I use several single and dual AWRCR123 protected cell fed flashlights on a daily basis at work for extended periods and have burned through enough of them to come to this conclusion.


----------



## matrixshaman (Dec 5, 2008)

AW's black label 16340 will give you longer runtimes with medium and lower output lights than the IMR type or LiMn. At least according to some runtimes I've looked at here by some of our regular reviewers who prepare runtime charts on new lights with different battery types. Under heavy current draw the IMR actually got just a little better runtime but at average and low current draws the regular rechargeable 16340's did better on runtime.


----------



## DM51 (Dec 7, 2008)

Please post in the correct place - this obviously belongs in the Batteries section.

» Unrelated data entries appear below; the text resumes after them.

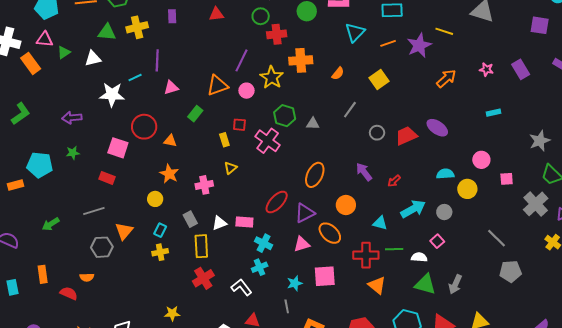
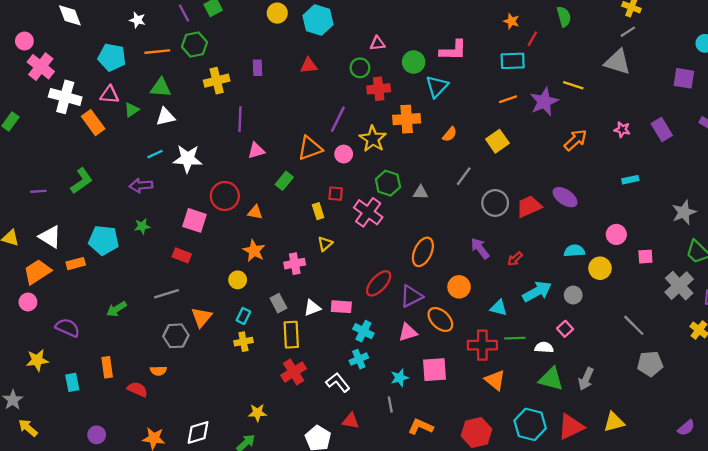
green triangle: (107, 32) -> (161, 88), moved
cyan triangle: (355, 32) -> (437, 86), moved
cyan line: (135, 77) -> (155, 154), moved
gray circle: (377, 133) -> (495, 203), size x1.5

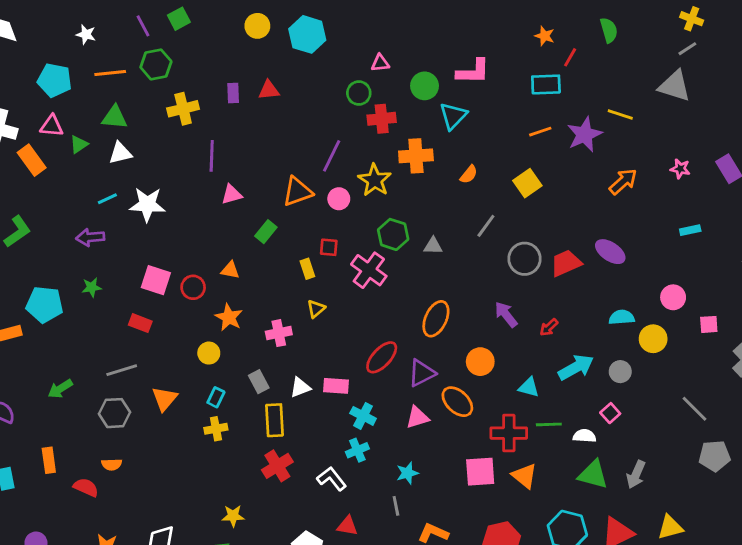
red triangle: (309, 65) -> (269, 90), moved
red circle: (225, 196) -> (193, 287), moved, size x0.7
gray hexagon: (176, 336) -> (115, 413), moved
pink square: (435, 370) -> (480, 472), moved

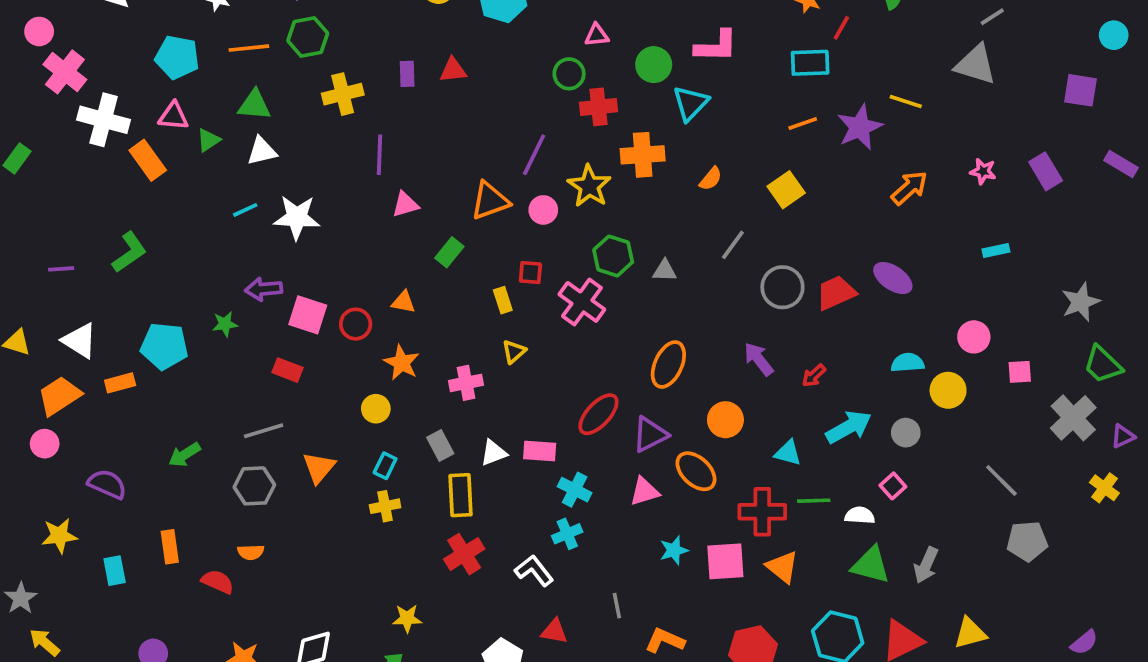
purple arrow: (90, 237) -> (264, 289), moved
cyan star: (407, 473) -> (674, 550), moved

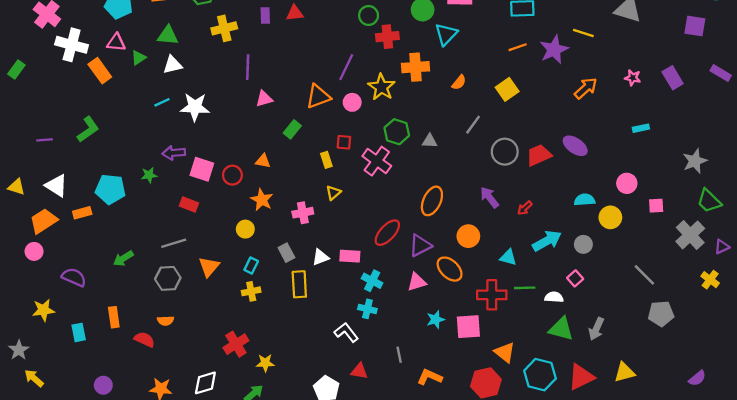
cyan cross: (567, 534) -> (367, 309), turned 36
red cross: (464, 554) -> (236, 344), moved
orange triangle: (782, 567) -> (505, 352), moved

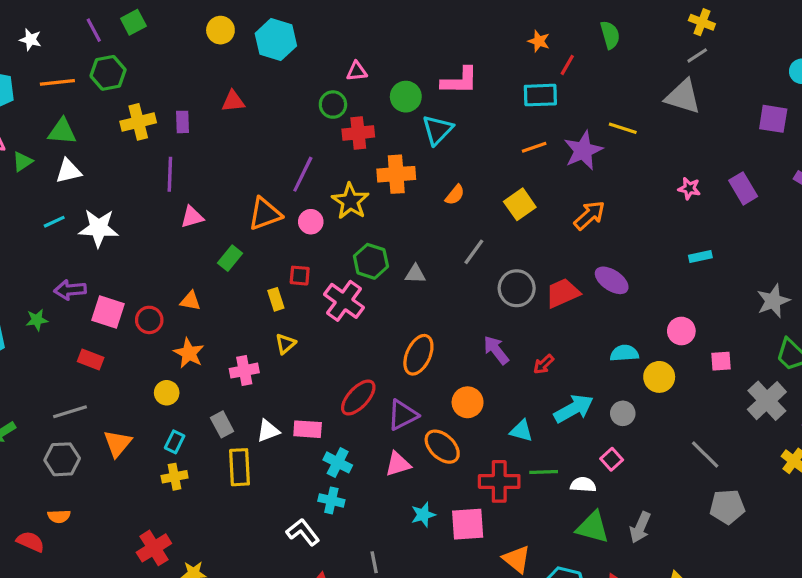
purple rectangle: (265, 15) -> (182, 122), moved
orange arrow: (586, 88) -> (589, 215), moved

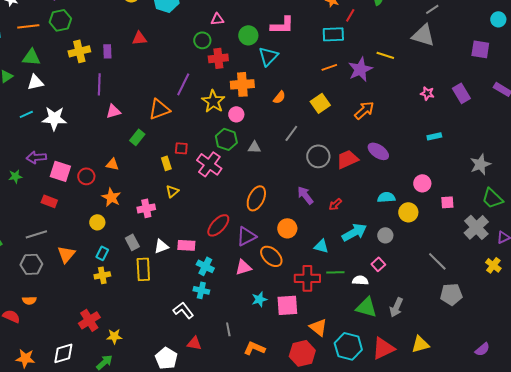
pink circle: (311, 222) -> (236, 114), moved

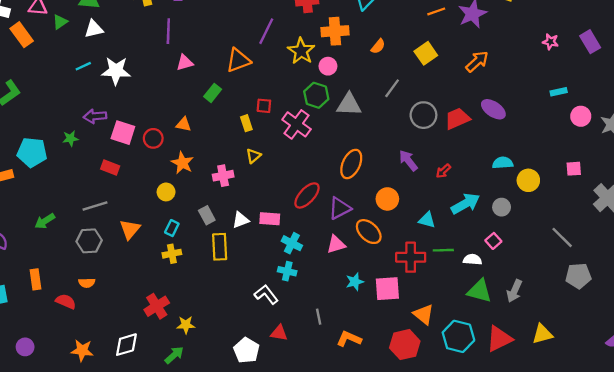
gray triangle: (254, 147) -> (349, 105), size x1.6
pink circle: (422, 183) -> (581, 116), moved

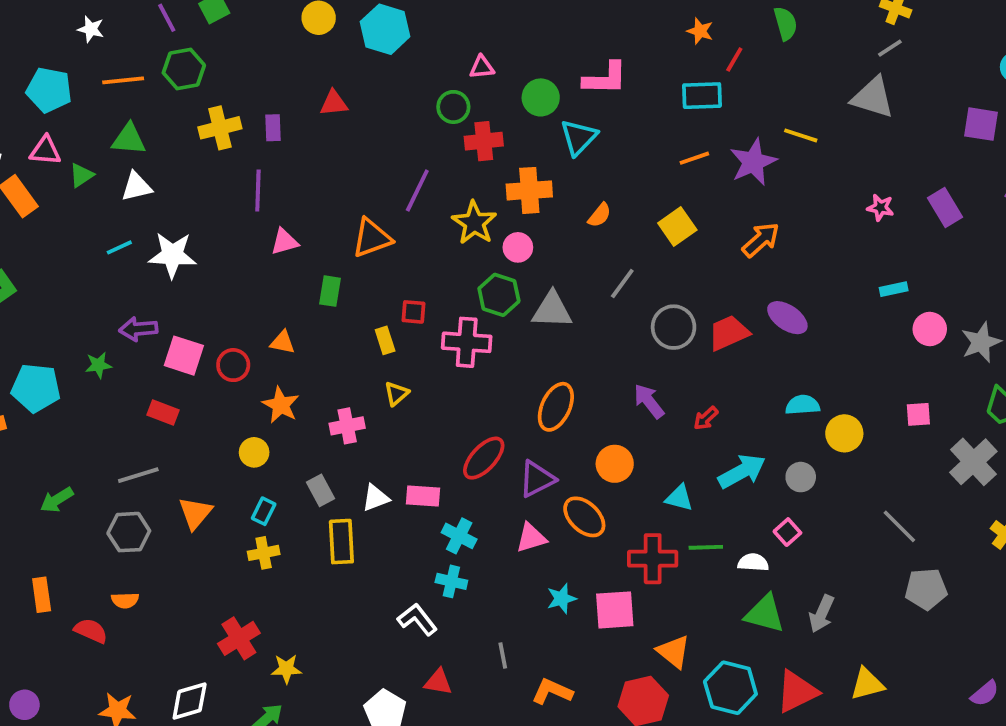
green rectangle: (213, 93) -> (330, 291), turned -30
pink cross: (297, 124) -> (467, 342), turned -32

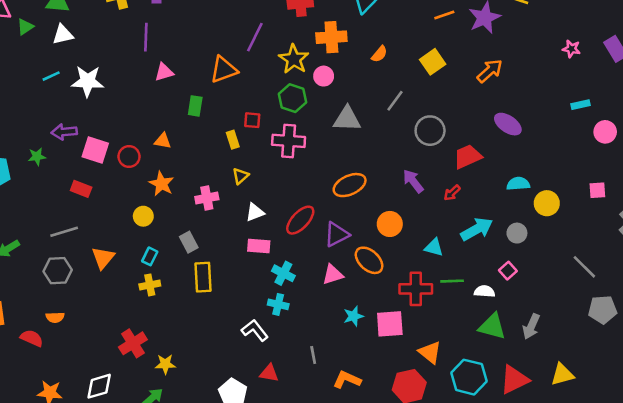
green hexagon: (499, 295) -> (292, 98), moved
red trapezoid: (729, 333) -> (468, 157), moved
orange ellipse: (556, 407) -> (350, 185), turned 40
white triangle: (376, 498) -> (255, 212), moved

Moving it there now.


----------



## Sabre (Dec 8, 2008)

Whoops. Sorry about that...


----------



## fisk-king (Mar 20, 2010)

FlashCrazy said:


> They're labeled as different capacities, but in real use they're just about identical. For example, I tested a Dereelight C2H, which pulls about 1.4 amps on turbo mode. Both gave me approximately 25 minutes runtime. With really high loads, the IMR 16340 should have a little more capacity than the RCR.
> The advantage is that the IMR is a safe chemistry, in that it won't explode or catch fire if overcharged or short-circuited. Now granted, a protected RCR123 will stop itself from being overcharged and will not deliver current if short-circuited as long as the circuit is working. But, the circuit could fail, especially with the abuse of tailcaps with stiff springs pressing on the circuit's pcb (usually at the bottom of the battery).
> 
> The disadvatntage is that you have to be careful about discharging them too low (under 2.5V), because it can ruin the cell. RCR123's will also get ruined if discharged too low, but the low-voltage shutoff portion of the circuit will prevent it from happening in a regulated light. It won't always prevent it in an unregulated light however... they battery's low-voltage cutoff won't kick in if the current draw becomes really low.



just the answer that I needed:twothumbs


----------



## ampdude (Mar 21, 2010)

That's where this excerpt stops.